But schemas and flesh patterns answer the wrong questions. They don’t really answer why the narcissist hit on you in the first place. They answer why you can’t seem to let go or why you still hurt or why you weren’t strong enough to kick him out. They might answer why you were so excited to let the narcissist into your life. But they don’t answer why you were targeted.

I suspect that some counselors would disagree with me on this. They are used to seeing people as walking schemas or flesh patterns. I don’t really think the narcissist cares about your schema. He/she will use it, exploit it, adapt to it—but it isn’t why he/she focused on you.

Narcissists are predators. They need to feed, to find their narcissistic supply. They will try to get it from anyone. They are willing to knock on a hundred doors in the hopes that one will open. They have developed techniques and characteristics that make them attractive to many kinds of people, bait designed to catch and hold potential victims. But they cast their bait to almost everyone.

Yes, there are some people who project something narcissists don’t like. Perhaps an assurance or a threat that causes the narcissist to stay away. But normal people are fair game. The bait is designed for normal people.

Of course, you can also project your weakness so that the abuser is particularly attracted. The young girl sitting alone at the mall crying on a bench is almost impossible for the abuser to resist. Some people do project their pain or loneliness to others. But that isn’t necessary for the narcissist to be interested.

Let’s suppose you grew up with the admonition to save money whenever possible. You regularly put extra change into a box when you were young. Then someone stole your box and your money was gone.

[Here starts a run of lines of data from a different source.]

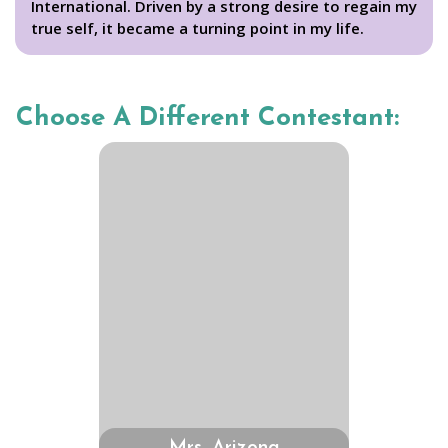
International. Driven by a strong desire to regain my
true self, it became a turning point in my life.
Choose A Different Contestant: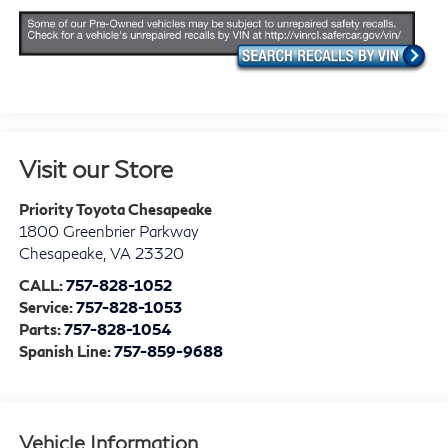
Visit our Store
Priority Toyota Chesapeake
1800 Greenbrier Parkway
Chesapeake
,
VA
23320
CALL:
757-828-1052
Service:
757-828-1053
Parts:
757-828-1054
Spanish Line:
757-859-9688
Vehicle Information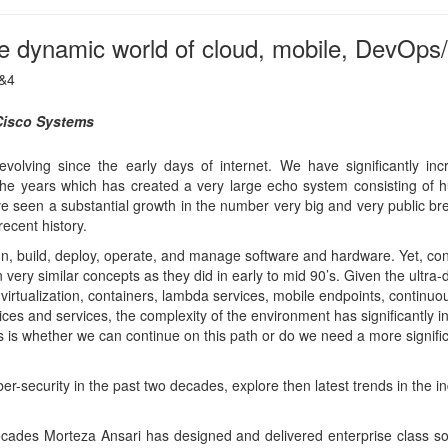
 virtualization, containers, lambda services, mobile endpoints, continuo
ices and services, the complexity of the environment has significantly i
 is whether we can continue on this path or do we need a more signifi
ber-security in the past two decades, explore then latest trends in the in
cades Morteza Ansari has designed and delivered enterprise class s
ry focus on identity and security systems. Currently, he is in the CTO o
sco, driving cloud security and identity strategies. Prior to Cisco, h
ox and held architecture and management roles at Sun, HP, and Innov
stry standardization efforts at IETF, TCG, and Openweb Foundation an
rking group at IETF. He holds a masters of engineering in autonomou
neering degree from McMaster University.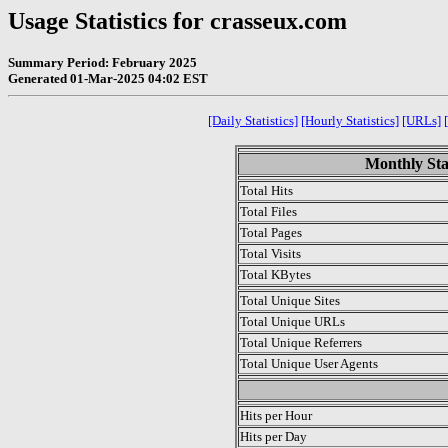
Usage Statistics for crasseux.com
Summary Period: February 2025
Generated 01-Mar-2025 04:02 EST
[Daily Statistics]
[Hourly Statistics]
[URLs]
Monthly Sta
Total Hits
Total Files
Total Pages
Total Visits
Total KBytes
Total Unique Sites
Total Unique URLs
Total Unique Referrers
Total Unique User Agents
.
Hits per Hour
Hits per Day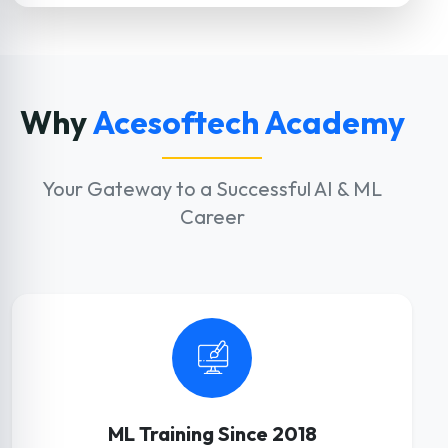
Why
Acesoftech Academy
Your Gateway to a Successful AI & ML
Career
ML Training Since 2018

You still believe that it is important to save money, so you build up a nice savings account at the bank. Then someone steals your identity and drains your savings account. Remembering your earlier experience, you might be tempted to say, “Why me? Do I have a weakness that these people see?”

The answer is simply that there are predators out there who will steal whatever they can get. They hit hundreds, perhaps thousands, of people and sometimes they get their pay-off. You might do things to prevent this and you might do things to invite it, but you probably are just a normal person who got hit.

There is no sign on your forehead inviting people to take advantage of you. There is no “kick me” sign on your back. The fact that the narcissist hit on you may have nothing to do with you. Predators hunt constantly and often get lucky.

Remember that some people grow up with narcissistic parents. What did the child do to become the victim? Nothing. The fault is in the narcissist. The narcissist finds people at work, at church, in organizations, and at home. It is normal for victims to feel responsible for their own situations, especially in narcissistic relationships. There may be nothing that you did wrong and no weakness that drew the narcissist to you. In fact, it may be your positive characteristics that attracted the narcissist. It may not have been any weakness, but a strength that drew him/her.

I write this with a certain amount of caution. My concern is for those who put themselves down because they fell into the control of the narcissist. It will be very helpful for you to look into the schemas or flesh patterns of your life as you try to deal with the relationship or its aftermath. But please don’t blame yourself for causing the problem that you have faced. The abuser is responsible for his or her own actions.

When asked why he wanted to climb Mount Everest, George Mallory answered, “Because it’s there!”

Why did the narcissist hit on you? Perhaps simply because you were there.